In real life, it is highly unlikely that you would train a language model from scratch. More commonly, you would choose a pretrained model from sources like HuggingFace and fine-tune it to suit your specific task, or directly utilize it as it is. Alternatively, you could make use of existing language models like ChatGPT. Nevertheless, understanding the underlying mechanisms is valuable.
Is this the end of the story? For GPT-3, which serves as the foundation for models such as ChatGPT, it is almost the case. The key differences lie in:
-
Scale: The sheer scale of GPT-3 cannot be overstated. In the original paper, it boasts a vocabulary size of \(n_{vocab} = 50257\) and a context window size of \(n_{ctx} = 2048\). The largest model utilizes \(n_T = 96\), \(d=12288\), and \(n_h=96\), resulting in an astounding total number of parameters on the order of 175 billion (more precisely, estimated as \(n_{params} = 175223784799\)). Moreover, the training data is colossal, with the largest model trained on batches containing 3.8 million items and a total token count of 300 billion tokens, drawn from extensive sources like the complete Wikipedia or extensive web crawling databases like Common Crawl. Training a model of this magnitude is a significant engineering endeavor, accompanied by training costs reaching millions of dollars.
-
Sparse Attention Mask: GPT-3 departs from using a full causal mask and instead incorporates a banded causal mask, alternating between the two. This enables efficient computation of the banded causal mask layers.
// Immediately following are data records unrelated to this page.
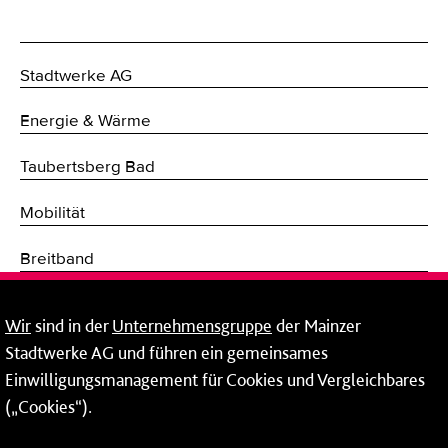
Stadtwerke AG
Energie & Wärme
Taubertsberg Bad
Mobilität
Breitband
Fernwärme
Wir
sind in der
Unternehmensgruppe
der Mainzer
Stadtwerke AG und führen ein gemeinsames
Netze
Einwilligungsmanagement für Cookies und Vergleichbares
Mainzer Taubertsberg Bad
(„Cookies“).
Wallstraße 9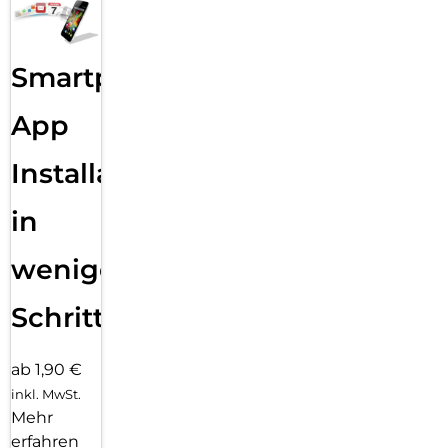
Smartphone
App
Installation
in
wenigen
Schritten
ab 1,90 €
inkl. MwSt.
Mehr
erfahren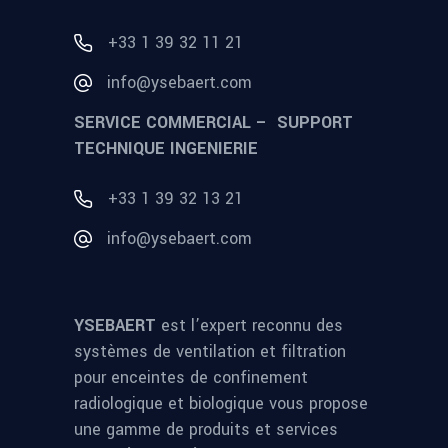
+33 1 39 32 11 21
info@ysebaert.com
SERVICE COMMERCIAL – SUPPORT
TECHNIQUE INGENIERIE
+33 1 39 32 13 21
info@ysebaert.com
YSEBAERT
est l’expert reconnu des
systèmes de ventilation et filtration
pour enceintes de confinement
radiologique et biologique vous propose
une gamme de produits et services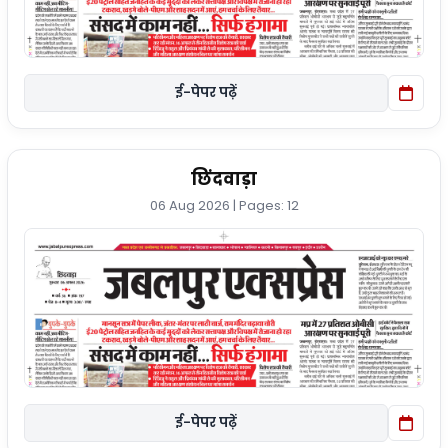
ई-पेपर पढ़ें
छिंदवाड़ा
06 Aug 2026 | Pages: 12
ई-पेपर पढ़ें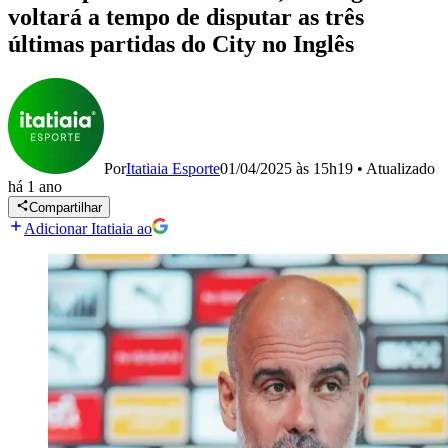
voltará a tempo de disputar as três
últimas partidas do City no Inglês
Por
Itatiaia Esporte
01/04/2025 às 15h19
•
Atualizado
há 1 ano
Compartilhar
Adicionar Itatiaia ao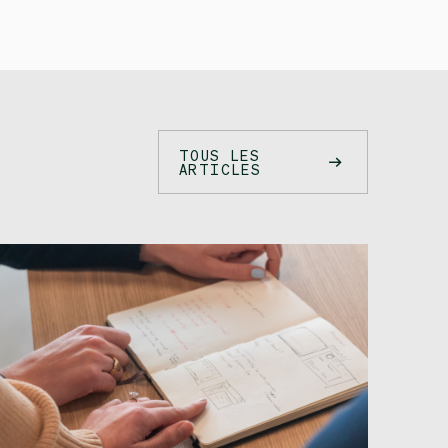
TOUS LES
ARTICLES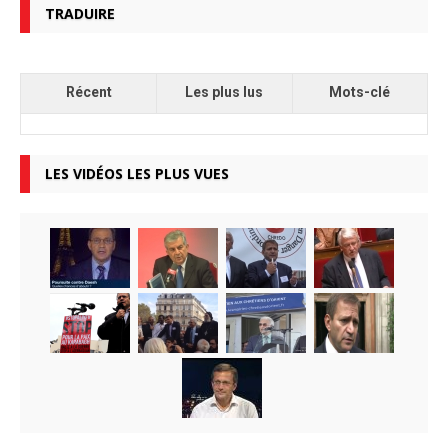
TRADUIRE
Récent
Les plus lus
Mots-clé
LES VIDÉOS LES PLUS VUES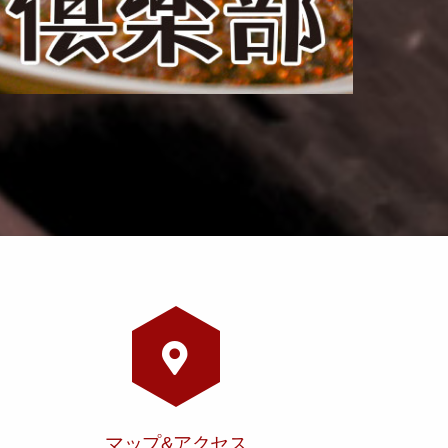
マップ&アクセス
That concludes our exploration. You can access GPT-3 in the OpenAI playground using the davinci model. However, it is crucial to emphasize that GPT-3 is not ChatGPT. Let’s reiterate that: GPT-3 is not ChatGPT. To emphasize this point, let’s revisit the initial prompt in the opening paragraph, this time using pure GPT-3 davinci. The initial prompt is highlighted in bold.
Chat, write to me a layman paragraph preceding a tutorial on language models, that motivates on why the reader should be interested in language models. Make it as engaging as possible.
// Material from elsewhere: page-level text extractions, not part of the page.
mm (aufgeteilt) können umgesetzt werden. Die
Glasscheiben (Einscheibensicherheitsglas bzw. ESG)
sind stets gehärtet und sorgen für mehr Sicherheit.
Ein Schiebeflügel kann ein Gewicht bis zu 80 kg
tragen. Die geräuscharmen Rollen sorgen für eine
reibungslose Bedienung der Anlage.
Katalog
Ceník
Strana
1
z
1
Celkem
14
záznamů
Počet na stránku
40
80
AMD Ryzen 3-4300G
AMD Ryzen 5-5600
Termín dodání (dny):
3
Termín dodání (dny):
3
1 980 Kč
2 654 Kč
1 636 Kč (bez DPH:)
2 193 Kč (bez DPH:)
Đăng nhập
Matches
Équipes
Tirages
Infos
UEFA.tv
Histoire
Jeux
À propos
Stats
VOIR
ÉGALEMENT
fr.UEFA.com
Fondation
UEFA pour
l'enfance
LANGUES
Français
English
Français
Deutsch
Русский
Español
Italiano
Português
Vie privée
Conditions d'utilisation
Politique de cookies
This type of summary is called an abstract. It is an important tool for scientists and non-scientists alike to quickly grasp the essence of a research paper. If you are writing a research paper, it is a good idea to write an abstract yourself before writing a scientific paper.
Preparation
Go to a notebook and write down ideas or notes. For example, use the text “Deep Learning” to start. Alternatively, use the text “Language Models”. Then, write down relevant words and phrases that come to your mind.
Write down a paragraph that motivates the reader to read further on language models.
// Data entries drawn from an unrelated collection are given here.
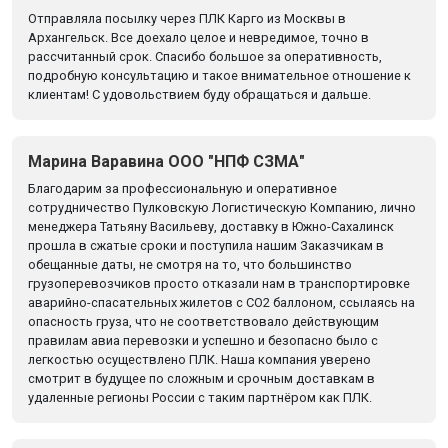
Отправляла посылку через ПЛК Карго из Москвы в
Архангельск. Все доехало целое и невредимое, точно в
рассчитанный срок. Спасибо большое за оперативность,
подробную консультацию и такое внимательное отношение к
клиентам! С удовольствием буду обращаться и дальше.
Марина Варавина ООО "НПФ СЗМА"
Благодарим за профессиональную и оперативное
сотрудничество Пулковскую Логистическую Компанию, лично
менеджера Татьяну Васильеву, доставку в Южно-Сахалинск
прошла в сжатые сроки и поступила нашим Заказчикам в
обещанные даты, не смотря на то, что большинство
грузоперевозчиков просто отказали нам в транспортировке
аварийно-спасательных жилетов с CO2 баллоном, ссылаясь на
опасность груза, что не соответствовало действующим
правилам авиа перевозки и успешно и безопасно было с
легкостью осуществлено ПЛК. Наша компания уверено
смотрит в будущее по сложным и срочным доставкам в
удаленные регионы России с таким партнёром как ПЛК.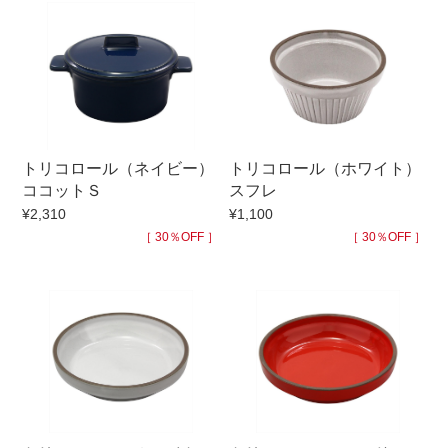
手ざわり
柄
トリコロール（ネイビー）
トリコロール（ホワイト）
ココットＳ
スフレ
¥2,310
¥1,100
［ 30％OFF ］
［ 30％OFF ］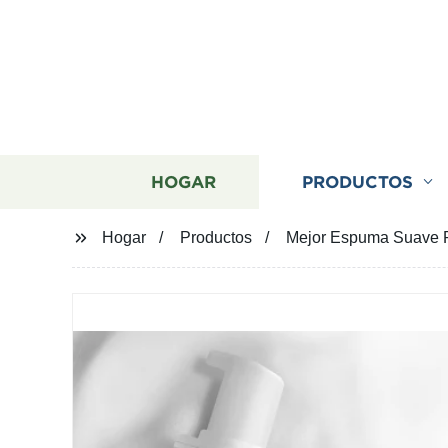
HOGAR
PRODUCTOS
Hogar
Productos
Mejor Espuma Suave Ro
Write down a paragraph that summarizes the main idea about language models.
Write down a paragraph that lists the main contributions of your paper.
Write down a paragraph that lists the main assumptions of your work.
Write down a paragraph that lists the main problems of your work.
Write down a paragraph that lists the main lessons learned from your work.
Write down a paragraph that lists the main open questions.
Write down a paragraph that lists the main suggestions for future work.
Write down a paragraph that lists the main references.
Write down a paragraph
Pure GPT-3 is capable of generating coherent text, but it lacks the ability to specifically address your requests. It resembles a highly intelligent child who possesses vast knowledge but lacks concern for fulfilling your specific desires.
In comparison, models like ChatGPT, and even more recent ones like text-davinci-003, excel at addressing user requests more effectively. ChatGPT can be viewed as a “tamed” version of GPT-3, achieved through two specific techniques: supervised fine tuning (SFT) and reinforcement learning from human feedback (RLHF). The upcoming second part of this discussion aims to explain this technique, bridging the gap between GPT-3 and ChatGPT.